* RECORDS SHOWN

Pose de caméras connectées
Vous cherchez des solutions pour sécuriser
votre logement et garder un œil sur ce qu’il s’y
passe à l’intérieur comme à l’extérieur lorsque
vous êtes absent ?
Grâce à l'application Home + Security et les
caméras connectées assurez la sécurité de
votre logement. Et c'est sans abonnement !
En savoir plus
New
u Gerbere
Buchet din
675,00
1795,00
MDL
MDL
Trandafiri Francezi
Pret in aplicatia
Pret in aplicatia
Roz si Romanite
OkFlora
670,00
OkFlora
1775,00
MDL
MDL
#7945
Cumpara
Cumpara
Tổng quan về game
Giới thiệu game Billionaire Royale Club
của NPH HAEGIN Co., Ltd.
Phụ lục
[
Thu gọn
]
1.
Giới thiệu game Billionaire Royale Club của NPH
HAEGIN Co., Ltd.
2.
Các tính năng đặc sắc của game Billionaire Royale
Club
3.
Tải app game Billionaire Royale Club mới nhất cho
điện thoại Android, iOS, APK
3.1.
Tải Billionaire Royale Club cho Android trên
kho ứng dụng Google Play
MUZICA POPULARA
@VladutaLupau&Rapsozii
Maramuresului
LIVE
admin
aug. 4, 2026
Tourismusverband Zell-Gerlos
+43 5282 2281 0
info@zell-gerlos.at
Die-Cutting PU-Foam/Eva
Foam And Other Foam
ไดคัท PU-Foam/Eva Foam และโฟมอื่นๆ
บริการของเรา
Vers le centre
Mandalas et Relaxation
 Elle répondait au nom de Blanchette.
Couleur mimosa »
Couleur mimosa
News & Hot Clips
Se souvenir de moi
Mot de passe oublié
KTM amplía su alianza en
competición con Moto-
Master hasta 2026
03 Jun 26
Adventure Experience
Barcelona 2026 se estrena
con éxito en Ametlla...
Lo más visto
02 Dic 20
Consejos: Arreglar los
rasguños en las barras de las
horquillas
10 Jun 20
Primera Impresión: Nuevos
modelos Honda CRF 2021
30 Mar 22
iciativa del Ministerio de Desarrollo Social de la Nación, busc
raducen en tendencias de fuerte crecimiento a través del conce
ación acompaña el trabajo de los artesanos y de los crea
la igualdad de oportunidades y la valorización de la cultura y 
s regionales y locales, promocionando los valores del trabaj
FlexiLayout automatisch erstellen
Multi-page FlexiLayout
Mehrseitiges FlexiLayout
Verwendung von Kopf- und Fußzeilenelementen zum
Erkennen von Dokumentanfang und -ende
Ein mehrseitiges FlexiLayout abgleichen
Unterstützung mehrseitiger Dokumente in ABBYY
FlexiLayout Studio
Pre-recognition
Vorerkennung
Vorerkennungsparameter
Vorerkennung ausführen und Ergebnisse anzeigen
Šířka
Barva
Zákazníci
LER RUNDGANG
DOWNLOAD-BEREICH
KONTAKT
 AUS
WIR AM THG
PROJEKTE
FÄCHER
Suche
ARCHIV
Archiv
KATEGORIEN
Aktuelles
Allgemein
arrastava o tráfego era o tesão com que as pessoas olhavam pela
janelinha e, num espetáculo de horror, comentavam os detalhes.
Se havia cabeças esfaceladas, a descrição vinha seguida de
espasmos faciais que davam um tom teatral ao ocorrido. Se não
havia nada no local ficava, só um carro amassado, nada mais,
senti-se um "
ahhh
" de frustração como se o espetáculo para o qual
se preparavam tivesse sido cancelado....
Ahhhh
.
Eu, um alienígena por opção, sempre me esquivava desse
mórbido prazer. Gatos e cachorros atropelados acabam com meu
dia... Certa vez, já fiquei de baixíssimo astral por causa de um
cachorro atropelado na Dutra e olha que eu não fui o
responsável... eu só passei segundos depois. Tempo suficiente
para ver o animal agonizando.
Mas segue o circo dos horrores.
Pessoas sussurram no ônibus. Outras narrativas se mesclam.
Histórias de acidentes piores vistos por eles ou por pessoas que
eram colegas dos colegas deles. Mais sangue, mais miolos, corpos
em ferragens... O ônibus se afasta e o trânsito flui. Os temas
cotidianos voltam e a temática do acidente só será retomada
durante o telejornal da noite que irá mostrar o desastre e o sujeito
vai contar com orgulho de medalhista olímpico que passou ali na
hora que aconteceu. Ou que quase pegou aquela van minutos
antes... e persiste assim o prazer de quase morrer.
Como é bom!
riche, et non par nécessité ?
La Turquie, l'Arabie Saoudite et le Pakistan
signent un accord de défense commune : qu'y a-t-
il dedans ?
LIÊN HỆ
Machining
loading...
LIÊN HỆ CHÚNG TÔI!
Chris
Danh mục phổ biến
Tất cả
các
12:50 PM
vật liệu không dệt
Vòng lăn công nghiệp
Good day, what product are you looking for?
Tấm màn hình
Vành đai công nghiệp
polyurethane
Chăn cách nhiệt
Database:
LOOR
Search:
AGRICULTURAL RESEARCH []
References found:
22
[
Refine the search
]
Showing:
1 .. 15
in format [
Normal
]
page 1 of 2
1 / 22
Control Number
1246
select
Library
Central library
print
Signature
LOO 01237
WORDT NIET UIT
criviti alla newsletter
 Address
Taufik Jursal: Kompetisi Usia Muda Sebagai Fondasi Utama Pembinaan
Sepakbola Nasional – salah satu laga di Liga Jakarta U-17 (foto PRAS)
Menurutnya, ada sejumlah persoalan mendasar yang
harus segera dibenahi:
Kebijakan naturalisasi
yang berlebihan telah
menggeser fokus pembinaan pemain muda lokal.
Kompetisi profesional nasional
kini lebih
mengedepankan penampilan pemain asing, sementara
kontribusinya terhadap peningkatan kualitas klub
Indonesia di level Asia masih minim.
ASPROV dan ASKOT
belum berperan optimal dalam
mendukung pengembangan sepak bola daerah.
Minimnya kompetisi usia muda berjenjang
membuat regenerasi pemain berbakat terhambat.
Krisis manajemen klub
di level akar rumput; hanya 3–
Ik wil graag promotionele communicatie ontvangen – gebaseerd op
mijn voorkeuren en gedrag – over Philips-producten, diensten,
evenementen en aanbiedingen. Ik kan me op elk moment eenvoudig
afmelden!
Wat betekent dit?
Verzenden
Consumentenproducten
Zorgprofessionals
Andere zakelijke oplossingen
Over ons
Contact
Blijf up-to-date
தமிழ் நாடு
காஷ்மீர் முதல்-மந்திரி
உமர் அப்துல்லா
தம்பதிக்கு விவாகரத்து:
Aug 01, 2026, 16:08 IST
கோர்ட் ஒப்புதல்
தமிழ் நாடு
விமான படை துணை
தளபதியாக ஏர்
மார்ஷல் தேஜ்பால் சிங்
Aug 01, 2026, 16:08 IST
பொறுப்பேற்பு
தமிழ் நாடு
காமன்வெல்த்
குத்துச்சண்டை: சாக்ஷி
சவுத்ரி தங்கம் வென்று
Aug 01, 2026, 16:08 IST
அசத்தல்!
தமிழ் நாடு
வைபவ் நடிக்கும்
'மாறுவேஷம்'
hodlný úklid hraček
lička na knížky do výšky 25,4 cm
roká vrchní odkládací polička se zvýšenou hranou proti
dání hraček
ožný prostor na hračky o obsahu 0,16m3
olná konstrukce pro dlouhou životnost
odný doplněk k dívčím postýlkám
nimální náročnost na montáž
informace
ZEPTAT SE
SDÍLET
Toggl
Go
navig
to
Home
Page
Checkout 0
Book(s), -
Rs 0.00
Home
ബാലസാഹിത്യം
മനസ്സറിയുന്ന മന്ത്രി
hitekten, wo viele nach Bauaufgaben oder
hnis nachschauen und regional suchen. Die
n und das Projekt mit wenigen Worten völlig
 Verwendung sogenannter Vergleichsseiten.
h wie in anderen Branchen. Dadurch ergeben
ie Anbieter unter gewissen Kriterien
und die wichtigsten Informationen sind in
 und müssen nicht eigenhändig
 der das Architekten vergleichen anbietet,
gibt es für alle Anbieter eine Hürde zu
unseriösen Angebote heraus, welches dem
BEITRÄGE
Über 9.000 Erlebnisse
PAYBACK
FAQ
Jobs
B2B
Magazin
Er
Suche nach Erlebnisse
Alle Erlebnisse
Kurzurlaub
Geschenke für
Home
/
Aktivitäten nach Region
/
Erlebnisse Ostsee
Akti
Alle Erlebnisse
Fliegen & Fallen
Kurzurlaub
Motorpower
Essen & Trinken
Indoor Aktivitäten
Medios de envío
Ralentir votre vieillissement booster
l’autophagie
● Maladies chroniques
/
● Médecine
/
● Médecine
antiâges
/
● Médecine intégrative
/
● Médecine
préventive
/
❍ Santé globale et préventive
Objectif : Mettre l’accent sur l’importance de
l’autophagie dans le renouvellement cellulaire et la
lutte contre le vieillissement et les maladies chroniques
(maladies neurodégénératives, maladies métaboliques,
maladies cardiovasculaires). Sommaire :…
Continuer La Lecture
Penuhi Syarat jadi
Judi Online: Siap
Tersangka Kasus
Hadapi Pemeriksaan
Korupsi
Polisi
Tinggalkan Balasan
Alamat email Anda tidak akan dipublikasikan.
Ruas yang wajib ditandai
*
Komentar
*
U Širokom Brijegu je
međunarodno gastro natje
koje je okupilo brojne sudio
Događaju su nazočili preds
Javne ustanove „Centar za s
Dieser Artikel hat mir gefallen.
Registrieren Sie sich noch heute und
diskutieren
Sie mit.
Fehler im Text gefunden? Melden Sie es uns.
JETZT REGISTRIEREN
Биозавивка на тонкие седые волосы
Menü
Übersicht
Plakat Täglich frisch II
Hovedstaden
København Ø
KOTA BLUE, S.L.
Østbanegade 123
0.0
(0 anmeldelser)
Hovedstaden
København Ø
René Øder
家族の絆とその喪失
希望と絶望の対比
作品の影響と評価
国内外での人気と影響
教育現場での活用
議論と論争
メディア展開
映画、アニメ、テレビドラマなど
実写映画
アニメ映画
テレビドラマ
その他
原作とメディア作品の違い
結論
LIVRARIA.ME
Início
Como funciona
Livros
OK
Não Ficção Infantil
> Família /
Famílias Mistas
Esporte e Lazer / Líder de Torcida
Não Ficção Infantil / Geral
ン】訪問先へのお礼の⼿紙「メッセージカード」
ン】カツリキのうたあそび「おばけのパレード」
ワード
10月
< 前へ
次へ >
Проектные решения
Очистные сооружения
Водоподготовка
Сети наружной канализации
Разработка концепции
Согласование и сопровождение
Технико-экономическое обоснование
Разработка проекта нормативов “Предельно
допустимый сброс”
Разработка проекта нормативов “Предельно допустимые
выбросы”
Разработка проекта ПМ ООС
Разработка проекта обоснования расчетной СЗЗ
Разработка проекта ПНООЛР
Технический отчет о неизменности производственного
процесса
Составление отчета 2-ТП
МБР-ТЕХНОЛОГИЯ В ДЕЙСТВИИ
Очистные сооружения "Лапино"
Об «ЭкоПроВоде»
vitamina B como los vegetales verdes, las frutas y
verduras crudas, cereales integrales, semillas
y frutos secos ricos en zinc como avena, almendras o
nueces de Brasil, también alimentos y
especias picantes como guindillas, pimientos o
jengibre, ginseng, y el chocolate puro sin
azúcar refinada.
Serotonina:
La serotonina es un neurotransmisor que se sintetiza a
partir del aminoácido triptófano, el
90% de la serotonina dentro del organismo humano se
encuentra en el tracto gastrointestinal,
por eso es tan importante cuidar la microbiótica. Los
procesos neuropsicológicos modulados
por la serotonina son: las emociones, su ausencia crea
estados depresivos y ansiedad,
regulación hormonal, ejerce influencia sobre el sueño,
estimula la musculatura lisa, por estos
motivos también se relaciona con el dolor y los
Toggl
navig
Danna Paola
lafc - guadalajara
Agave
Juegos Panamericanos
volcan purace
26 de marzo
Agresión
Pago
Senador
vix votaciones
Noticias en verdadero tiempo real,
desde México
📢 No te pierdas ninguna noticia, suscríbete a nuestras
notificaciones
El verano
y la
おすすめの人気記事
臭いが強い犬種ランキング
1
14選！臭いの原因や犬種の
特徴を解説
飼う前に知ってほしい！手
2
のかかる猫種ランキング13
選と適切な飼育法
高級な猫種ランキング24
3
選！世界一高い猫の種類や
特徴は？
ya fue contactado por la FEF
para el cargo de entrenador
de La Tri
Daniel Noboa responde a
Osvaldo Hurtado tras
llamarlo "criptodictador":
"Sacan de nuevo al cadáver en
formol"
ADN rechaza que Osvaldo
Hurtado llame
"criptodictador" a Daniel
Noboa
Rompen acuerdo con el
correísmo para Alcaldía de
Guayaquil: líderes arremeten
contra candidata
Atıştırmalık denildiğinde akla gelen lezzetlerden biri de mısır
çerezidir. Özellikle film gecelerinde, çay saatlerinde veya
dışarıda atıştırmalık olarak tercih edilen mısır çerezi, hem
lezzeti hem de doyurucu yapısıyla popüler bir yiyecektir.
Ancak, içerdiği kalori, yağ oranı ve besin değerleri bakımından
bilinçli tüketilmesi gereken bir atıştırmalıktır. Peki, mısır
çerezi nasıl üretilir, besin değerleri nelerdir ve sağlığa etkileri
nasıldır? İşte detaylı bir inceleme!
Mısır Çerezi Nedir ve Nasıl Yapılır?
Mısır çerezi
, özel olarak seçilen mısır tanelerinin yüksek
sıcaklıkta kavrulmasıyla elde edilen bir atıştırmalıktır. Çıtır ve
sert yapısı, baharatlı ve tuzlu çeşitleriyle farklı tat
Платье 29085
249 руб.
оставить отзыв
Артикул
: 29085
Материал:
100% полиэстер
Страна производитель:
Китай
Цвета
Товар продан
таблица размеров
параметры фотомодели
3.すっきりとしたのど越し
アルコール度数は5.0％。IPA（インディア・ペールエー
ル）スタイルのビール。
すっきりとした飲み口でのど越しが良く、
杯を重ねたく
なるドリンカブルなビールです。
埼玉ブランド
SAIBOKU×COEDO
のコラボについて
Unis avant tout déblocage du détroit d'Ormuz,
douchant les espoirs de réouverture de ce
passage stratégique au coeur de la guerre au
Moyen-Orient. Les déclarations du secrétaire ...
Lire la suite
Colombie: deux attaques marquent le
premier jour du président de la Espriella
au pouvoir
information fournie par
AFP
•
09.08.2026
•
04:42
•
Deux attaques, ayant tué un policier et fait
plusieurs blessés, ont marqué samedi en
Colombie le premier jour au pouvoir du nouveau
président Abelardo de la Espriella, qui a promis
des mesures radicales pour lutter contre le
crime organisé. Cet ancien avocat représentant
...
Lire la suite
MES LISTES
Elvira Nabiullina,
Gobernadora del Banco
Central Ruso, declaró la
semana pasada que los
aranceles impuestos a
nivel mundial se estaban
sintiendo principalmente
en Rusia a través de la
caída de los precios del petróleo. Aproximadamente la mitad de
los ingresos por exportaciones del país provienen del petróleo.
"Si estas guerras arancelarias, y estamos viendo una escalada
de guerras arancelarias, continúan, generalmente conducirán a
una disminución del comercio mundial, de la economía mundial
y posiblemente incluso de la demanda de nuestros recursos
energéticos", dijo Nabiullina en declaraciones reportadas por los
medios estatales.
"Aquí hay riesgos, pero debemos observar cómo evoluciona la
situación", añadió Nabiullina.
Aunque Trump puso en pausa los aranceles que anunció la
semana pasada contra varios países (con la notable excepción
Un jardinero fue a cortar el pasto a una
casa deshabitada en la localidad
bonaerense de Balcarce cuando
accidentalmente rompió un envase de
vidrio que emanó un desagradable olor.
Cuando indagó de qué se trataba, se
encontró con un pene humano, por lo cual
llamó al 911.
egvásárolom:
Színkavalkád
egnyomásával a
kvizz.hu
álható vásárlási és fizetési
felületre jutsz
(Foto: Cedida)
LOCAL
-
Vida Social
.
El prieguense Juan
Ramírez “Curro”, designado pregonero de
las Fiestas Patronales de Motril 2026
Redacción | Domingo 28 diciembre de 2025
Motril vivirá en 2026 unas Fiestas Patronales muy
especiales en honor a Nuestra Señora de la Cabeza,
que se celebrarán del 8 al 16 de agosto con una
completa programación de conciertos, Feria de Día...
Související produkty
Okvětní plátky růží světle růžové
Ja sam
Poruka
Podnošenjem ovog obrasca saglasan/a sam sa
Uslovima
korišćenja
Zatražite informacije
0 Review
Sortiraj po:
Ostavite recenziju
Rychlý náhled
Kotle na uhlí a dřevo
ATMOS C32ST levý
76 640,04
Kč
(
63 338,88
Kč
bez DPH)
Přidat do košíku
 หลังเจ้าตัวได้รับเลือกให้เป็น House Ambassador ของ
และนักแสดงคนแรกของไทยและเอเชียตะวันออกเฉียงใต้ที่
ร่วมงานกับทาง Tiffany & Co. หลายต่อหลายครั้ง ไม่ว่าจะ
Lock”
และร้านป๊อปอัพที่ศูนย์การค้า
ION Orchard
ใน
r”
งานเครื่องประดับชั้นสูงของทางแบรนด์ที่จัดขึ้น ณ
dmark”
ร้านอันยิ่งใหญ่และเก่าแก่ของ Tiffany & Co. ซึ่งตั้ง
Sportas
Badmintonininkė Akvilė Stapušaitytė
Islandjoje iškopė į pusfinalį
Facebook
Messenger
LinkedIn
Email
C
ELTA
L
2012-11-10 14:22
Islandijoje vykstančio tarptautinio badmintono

* AIM OF THE EXERCISE
Up to and including the line with "KTM amplía su alianza en", reproduce the material above exactly as it appears, starting from its first line.

* OUTPUT FOR THIS TASK
Pose de caméras connectées
Vous cherchez des solutions pour sécuriser
votre logement et garder un œil sur ce qu’il s’y
passe à l’intérieur comme à l’extérieur lorsque
vous êtes absent ?
Grâce à l'application Home + Security et les
caméras connectées assurez la sécurité de
votre logement. Et c'est sans abonnement !
En savoir plus
New
u Gerbere
Buchet din
675,00
1795,00
MDL
MDL
Trandafiri Francezi
Pret in aplicatia
Pret in aplicatia
Roz si Romanite
OkFlora
670,00
OkFlora
1775,00
MDL
MDL
#7945
Cumpara
Cumpara
Tổng quan về game
Giới thiệu game Billionaire Royale Club
của NPH HAEGIN Co., Ltd.
Phụ lục
[
Thu gọn
]
1.
Giới thiệu game Billionaire Royale Club của NPH
HAEGIN Co., Ltd.
2.
Các tính năng đặc sắc của game Billionaire Royale
Club
3.
Tải app game Billionaire Royale Club mới nhất cho
điện thoại Android, iOS, APK
3.1.
Tải Billionaire Royale Club cho Android trên
kho ứng dụng Google Play
MUZICA POPULARA
@VladutaLupau&Rapsozii
Maramuresului
LIVE
admin
aug. 4, 2026
Tourismusverband Zell-Gerlos
+43 5282 2281 0
info@zell-gerlos.at
Die-Cutting PU-Foam/Eva
Foam And Other Foam
ไดคัท PU-Foam/Eva Foam และโฟมอื่นๆ
บริการของเรา
Vers le centre
Mandalas et Relaxation
 Elle répondait au nom de Blanchette.
Couleur mimosa »
Couleur mimosa
News & Hot Clips
Se souvenir de moi
Mot de passe oublié
KTM amplía su alianza en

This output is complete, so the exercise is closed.